Doing lots of function calls like this is one way that Excel users may structure their spreadsheets. Because doing so many small functions has such an overhead in ExcelPython I was interested to see what would happen if instead of calling lots of functions I just called a single function with a table of static data.

For this test I used the same code but substituted the block of function calls with a block of static data.

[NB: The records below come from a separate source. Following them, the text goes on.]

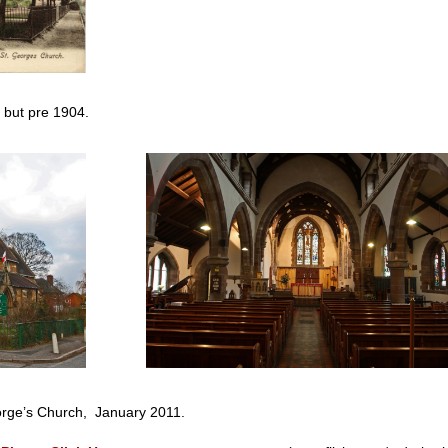
 but pre 1904.
, January 2011.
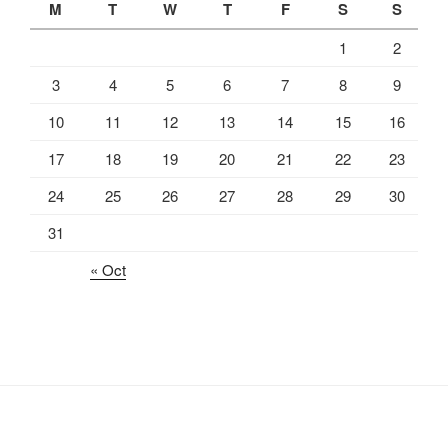
M
T
W
T
F
S
S
1
2
3
4
5
6
7
8
9
10
11
12
13
14
15
16
17
18
19
20
21
22
23
24
25
26
27
28
29
30
31
« Oct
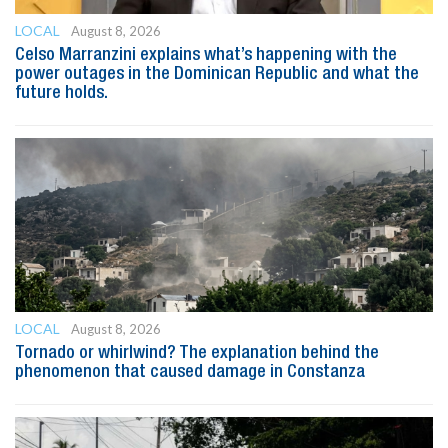
LOCAL
August 8, 2026
Celso Marranzini explains what’s happening with the
power outages in the Dominican Republic and what the
future holds.
LOCAL
August 8, 2026
Tornado or whirlwind? The explanation behind the
phenomenon that caused damage in Constanza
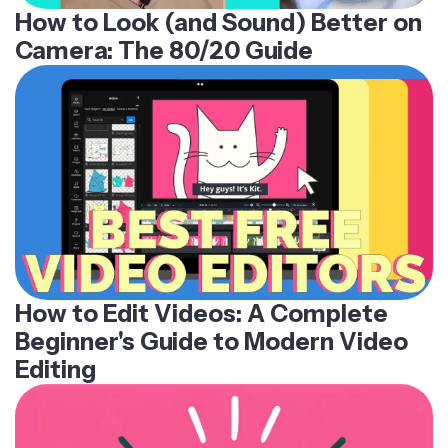
How to Look (and Sound) Better on
Camera: The 80/20 Guide
How to Edit Videos: A Complete
Beginner's Guide to Modern Video
Editing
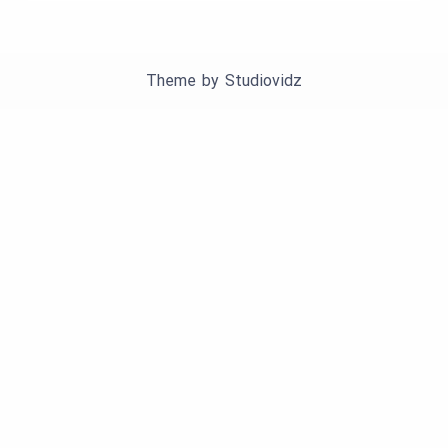
Theme by
Studiovidz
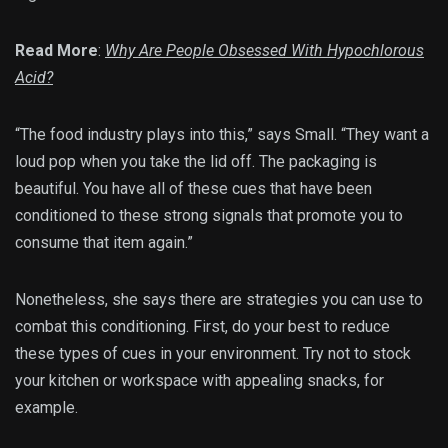
Read More
:
Why Are People Obsessed With Hypochlorous
Acid?
“The food industry plays into this,” says Small. “They want a
loud pop when you take the lid off. The packaging is
beautiful. You have all of these cues that have been
conditioned to these strong signals that promote you to
consume that item again.”
Nonetheless, she says there are strategies you can use to
combat this conditioning. First, do your best to reduce
these types of cues in your environment. Try not to stock
your kitchen or workspace with appealing snacks, for
example.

This showed that it really was the individual function calls that ExcelPython was struggling with. Passing large ranges of data worked better, but PyXLL was still the clear winner.

passing arrays

[table]
Cellls,PyXLL,ExcelPython,Times Faster
1000,0.000108,0.026491,244.19
5000,0.001235,0.036692,29.70
10000,0.002710,0.037621,13.88
50000,0.024280,0.088298,3.64
100000,0.029384,0.121576,4.14
500000,0.103459,0.314327,3.04
1000000,0.170047,0.507612,2.99
5000000,0.811739,2.328209,2.87
10000000,1.615331,4.643208,2.87
[/table]

Conclusion

PyXLL is well established and was designed for performance so that as much of the time spent calling your functions is actually spent in your functions as possible. There is always going to be some time spent constructing the Python values, but by minimizing that it means your spreadsheets can be as responsive as possible.

ExcelPython in comparison is much newer and so perhaps it’s not surprising that it has some catching up to do. The different approach ExcelPython has taken by using a combination of COM and VBA rather than targeting the Excel C API directly, I expect, is part of the cause of the significant performance differences.

PyXLL goes further with features to help you make responsive worksheets. It makes it easy to write asynchronous functions that allow Excel to continue running while computation is done in the background (in another thread, process, or just waiting for IO). You can also mark your functions as thread_safe and Excel will call your functions from multiple threads from a thread pool. For Python functions that don’t block the GIL (eg ones written with c extensions or IO bound functions like database access) this can be a big help.

As important as performance is the differences in features between PyXLL and ExcelPython. That’s another blog post in itself, but a couple of things stood out to me while doing this test. I found it annoying that with ExcelPython the functions only existed in one workbook. When I wanted to test something out in another workbook I had to set it up and save it as an xlsm file and copy some code. With PyXLL the code used is configured just once. I also found that calling a function with a date with ExcelPython just gave me a number, but PyXLL’s type system makes it easy to specify what types are expected and it handles the conversion automatically. Perhaps defaulting to the ‘var’ type for all arguments if no signature is supplied would be a good feature for a future version of PyXLL, but having the ability to specify the types (and register custom types) is pretty useful.

The spreadsheet and code used for these tests is here: perftest.zip.